Design/methodology/approach
This qualitative study uses an inductive approach to review the sources of Sharīʿah and classical literature of Islamic jurists to present Sharīʿah rulings on managerialism and Maqāṣid al-Sharīʿah.
Findings
The Maqāṣid hierarchy promotes a vision of human life that is the opposite of managerialism. In the case of IFSA 2013, the Maqāṣid hierarchy, which is supposed to be the bedrock for Islamic finance, is replaced by a managerial hierarchy closer to Maslow’s hierarchy than it is to Imam Shatibi’s concept of human life.

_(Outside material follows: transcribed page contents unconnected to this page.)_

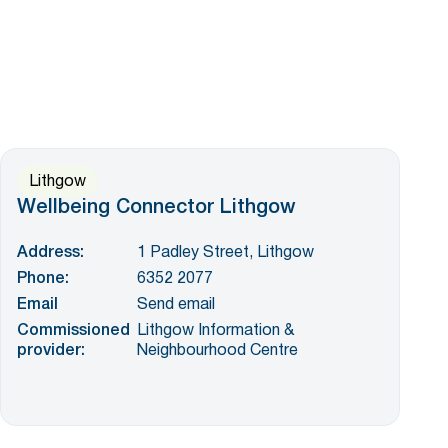
Lithgow
Wellbeing Connector Lithgow
Address:
1 Padley Street, Lithgow
Phone:
6352 2077
Email
Send email
Commissioned
Lithgow Information &
provider:
Neighbourhood Centre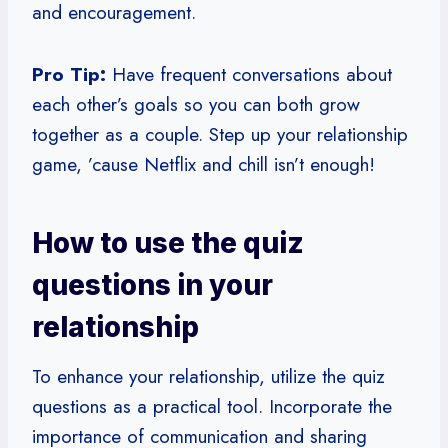
and encouragement.
Pro Tip:
Have frequent conversations about
each other’s goals so you can both grow
together as a couple. Step up your relationship
game, ’cause Netflix and chill isn’t enough!
How to use the quiz
questions in your
relationship
To enhance your relationship, utilize the quiz
questions as a practical tool. Incorporate the
importance of communication and sharing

A process of fitting the Maqāṣid hierarchy into a narrow managerial mould occurs in IFSA 2013, meaning that many of the unique aspects of the Maqāṣid al-Sharīʿah are lost.
Social implications
This study will assist Sharīʿah scholars, policymakers and Islamic financial institutions to develop the financial system and to implement the Maqāṣid al-Sharīʿah to improve macro policy and shaping Islamic institutions.
Originality/value
This is a pioneer study that develops a bridge between the Islamic Maqāṣid and conventional managerial hierarchies, which will encourage academics and practitioners to enrich the literature by conducting more in-depth studies on this topic.